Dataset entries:
--- --- ---

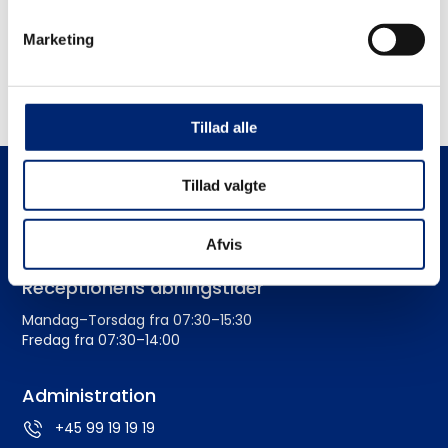
Æret være Henriks minde.
Marketing
Alle nyheder
Tillad alle
Tillad valgte
Afvis
Receptionens åbningstider
Mandag–Torsdag fra 07:30–15:30
Fredag fra 07:30–14:00
Administration
+45 99 19 19 19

--- --- ---

Problem requirements:
Write out, exactly as they appear, the lines from the one containing "Tillad alle" through the last line of the records above, both included, and nothing more.

Reply:
Tillad alle
Tillad valgte
Afvis
Receptionens åbningstider
Mandag–Torsdag fra 07:30–15:30
Fredag fra 07:30–14:00
Administration
+45 99 19 19 19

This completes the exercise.